7 Skills You Need to Succeed in Data Science (and How to Show Them Off in a Job Search)

7 Skills You Need to Succeed in Data Science (and How to Show Them Off in a Job Search) was originally published on The Muse, a great place to research companies and careers. Click here to search for great jobs and companies near you.

Nearly a decade after Harvard Business Review called data science the sexiest job of the 21st century, becoming a data scientist is still a great career choice. The median salary for a data scientist is $122,840, according to the Bureau of Labor Statistics, and BLS expects the field to grow much faster than average over the next decade.

As a content creator at Dataquest, an online data science education platform, I’ve seen firsthand how becoming a data scientist can be absolutely life-changing. And in the many hours I’ve spent talking to learners, data scientists, and hiring managers, I’ve also come to understand what it takes to work in data science and what skills you’ll need to make yourself a strong candidate.

Before we dive into what those skills are, it’s important to mention two things about applying for data science jobs.

First, “data science” is a vaguely defined term, and the requirements for a “data scientist” or “data analyst” can vary from job to job. Different companies also give these jobs different titles; a “data scientist” at one firm might be a “machine learning engineer” at another, so be sure you cast a wide net when looking for jobs and read each job description carefully. It can help to search for job postings that list your skills rather than just searching for “data scientist” jobs.

Second, the cardinal rule for any job hunt is that employers are looking for proof you can do the job they need done. This rule is particularly crucial in a data science job hunt because data science is a relatively new field and there are no universally trusted education credentials. If you don’t have experience working in the field, you’ll need to showcase projects you’ve built that prove your skills in a portfolio.

These can be data science projects you built for school, independent projects you created on your own, or some mix of the two.
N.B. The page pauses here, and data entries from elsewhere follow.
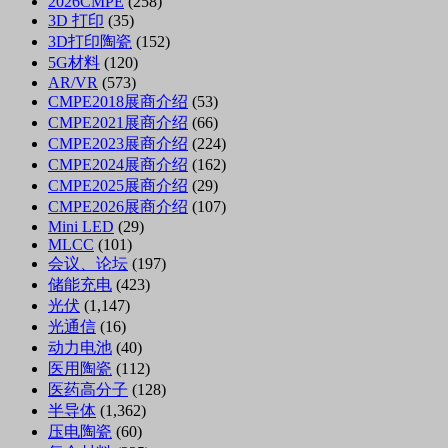
2026CMPE
(258)
3D 打印
(35)
3D打印陶瓷
(152)
5G材料
(120)
AR/VR
(573)
CMPE2018展商介绍
(53)
CMPE2021展商介绍
(66)
CMPE2023展商介绍
(224)
CMPE2024展商介绍
(162)
CMPE2025展商介绍
(29)
CMPE2026展商介绍
(107)
Mini LED
(29)
MLCC
(101)
会议、论坛
(197)
储能充电
(423)
光伏
(1,147)
光通信
(16)
动力电池
(40)
医用陶瓷
(112)
医药高分子
(128)
半导体
(1,362)
压电陶瓷
(60)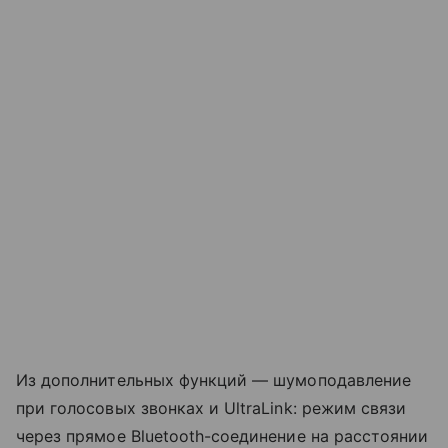
Из дополнительных функций — шумоподавление
при голосовых звонках и UltraLink: режим связи
через прямое Bluetooth-соединение на расстоянии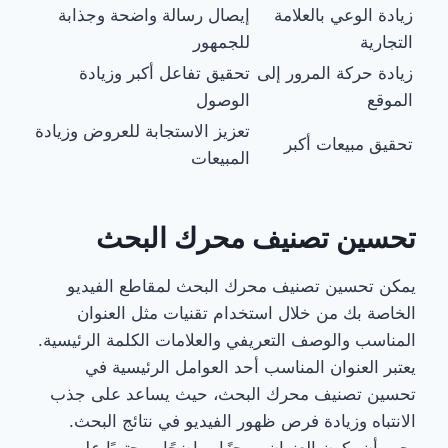
زيادة الوعي بالعلامة
إيصال رسالة واضحة وجذابة
التجارية
للجمهور
زيادة حركة المرور إلى
تحقيق تفاعل أكبر وزيادة
الموقع
الوصول
تعزيز الاستجابة للعروض وزيادة
تحقيق مبيعات أكبر
المبيعات
تحسين تصنيف محرك البحث
يمكن تحسين تصنيف محرك البحث لمقاطع الفيديو
الخاصة بك من خلال استخدام تقنيات مثل العنوان
المناسب والوصف التعريفي والعلامات الكلمة الرئيسية.
يعتبر العنوان المناسب أحد العوامل الرئيسية في
تحسين تصنيف محرك البحث، حيث يساعد على جذب
الانتباه وزيادة فرص ظهور الفيديو في نتائج البحث.
يجب أن يكون العنوان موجزًا وواضحًا ومحتويًا على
The best and most relevant-to-the-job ones should be highlighted on your resume and they should all be accessible via a clickable GitHub link. (Don’t know what GitHub is yet? Don’t worry! We’re getting to that.)
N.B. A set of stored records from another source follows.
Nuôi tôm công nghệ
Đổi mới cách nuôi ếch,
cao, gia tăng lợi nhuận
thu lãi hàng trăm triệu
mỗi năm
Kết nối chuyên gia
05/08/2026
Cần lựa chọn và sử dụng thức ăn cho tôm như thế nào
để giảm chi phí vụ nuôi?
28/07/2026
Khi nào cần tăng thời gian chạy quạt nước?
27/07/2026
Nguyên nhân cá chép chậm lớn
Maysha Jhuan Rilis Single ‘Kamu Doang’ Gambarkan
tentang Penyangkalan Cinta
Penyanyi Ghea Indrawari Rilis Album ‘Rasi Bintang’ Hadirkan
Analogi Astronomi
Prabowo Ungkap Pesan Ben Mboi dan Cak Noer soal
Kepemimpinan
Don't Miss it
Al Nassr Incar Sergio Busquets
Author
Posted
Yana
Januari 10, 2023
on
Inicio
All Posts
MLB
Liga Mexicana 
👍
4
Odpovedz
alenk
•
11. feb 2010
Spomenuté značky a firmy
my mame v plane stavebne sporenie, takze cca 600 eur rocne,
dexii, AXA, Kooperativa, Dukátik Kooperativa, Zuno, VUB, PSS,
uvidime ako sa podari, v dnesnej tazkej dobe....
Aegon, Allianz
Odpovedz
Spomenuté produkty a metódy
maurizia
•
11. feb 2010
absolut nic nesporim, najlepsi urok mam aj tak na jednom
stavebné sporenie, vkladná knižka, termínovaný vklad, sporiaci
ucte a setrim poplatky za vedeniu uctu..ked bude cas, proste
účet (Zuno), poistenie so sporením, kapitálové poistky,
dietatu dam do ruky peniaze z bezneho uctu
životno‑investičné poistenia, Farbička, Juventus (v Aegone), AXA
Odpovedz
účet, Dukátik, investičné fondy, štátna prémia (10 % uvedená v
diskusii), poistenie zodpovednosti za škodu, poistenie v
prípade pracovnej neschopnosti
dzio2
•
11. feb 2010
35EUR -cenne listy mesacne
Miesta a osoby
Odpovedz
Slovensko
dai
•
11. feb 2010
If you want to land a data science role, you’ll need to make sure you’re developing these seven skills recruiters and hiring managers are looking for—and showing them off in your applications.

Search for open data science, data analyst, and machine learning jobs on The Muse

1. Programming

There’s no getting around it—if you want to work in data science, you need to learn to code. Specifically, you need to learn to code in either Python or R, the two programming languages used regularly in the data science world.

The good news? You don’t need to learn both. Either one is fine, although one or the other might be a better choice depending on your goals. Python is the more popular choice in the business world; R is more widely used in academia and research.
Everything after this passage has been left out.